Pour the split peas into a colander and sort through to remove any debris. Rinse the peas and set aside. Place the ham stock in a large soup pot over medium heat and bring it to a slow boil. Meanwhile, peel and chop the onion and carrots, and add them to the pot. Rinse and dice the celery and add it, too.

Add split peas, thyme, Worcestershire, pepper, ham and garlic powder, if using. Simmer for 15 to 25 minutes, or until peas and celery are cooked through and tender. (If you cook this too long, the peas will get mushy.
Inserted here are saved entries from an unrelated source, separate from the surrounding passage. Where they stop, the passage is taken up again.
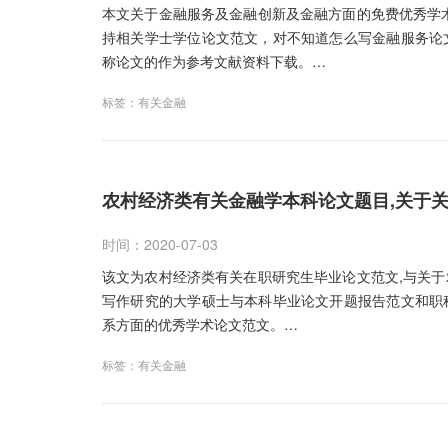
本文关于金融服务及金融创新及金融方面的免费优秀学
持相关学士学位论文范文，对不知道怎么写金融服务论
称论文的作为参考文献资料下载。…
标签：
有关金融
农村经济类有关金融学本科论文题目,关于
时间：2020-07-03
该文为农村经济类有关在职研究生毕业论文范文,与关
写作研究的大学硕士与本科毕业论文开题报告范文和职
系方面的优秀学术论文范文。…
标签：
有关金融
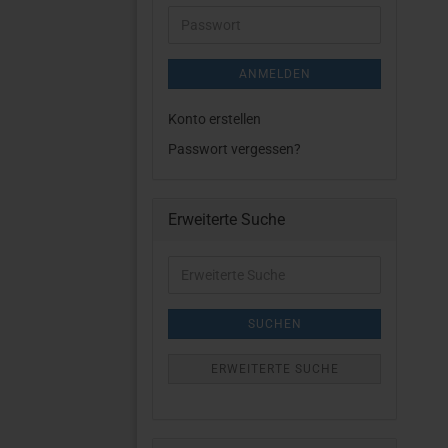
Adresse
Passwort
ANMELDEN
Konto erstellen
Passwort vergessen?
Erweiterte Suche
Erweiterte
Suche
SUCHEN
ERWEITERTE SUCHE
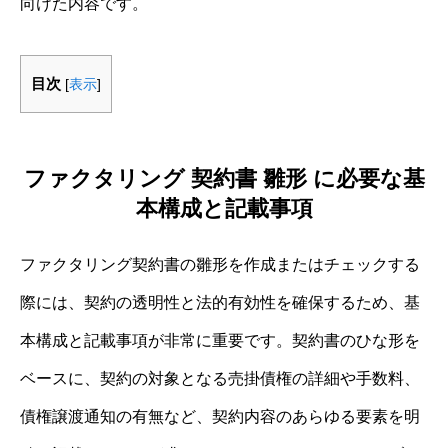
向けた内容です。
目次
[
表示
]
ファクタリング 契約書 雛形 に必要な基
本構成と記載事項
ファクタリング契約書の雛形を作成またはチェックする
際には、契約の透明性と法的有効性を確保するため、基
本構成と記載事項が非常に重要です。契約書のひな形を
ベースに、契約の対象となる売掛債権の詳細や手数料、
債権譲渡通知の有無など、契約内容のあらゆる要素を明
Lee Dean says it's better with the texture of the peas intact.) Season to taste with salt. Serve at once, or cover and refrigerate for up to three days.

If you are reheating, add water or stock if the peas have absorbed too much liquid. Add enough for a souplike consistency.

Notes: Split peas can be found with dried beans at the grocery store. Yellow split peas have a milder flavor than green ones. The soup can be made with canned Great Northern beans instead of peas. Add three 15-ounce cans, drained, along with the vegetables and simmer until the veggies are tender, about 15 minutes.

Start to finish: 15 minutes preparation, plus at least 15 minutes unattended simmering time.

Per serving: 211 calories (12 percent from fat), 3 g fat (1 g saturated), 6 mg cholesterol, 14 g protein, 33 g carbohydrates, 10 g dietary fiber, 301 mg sodium.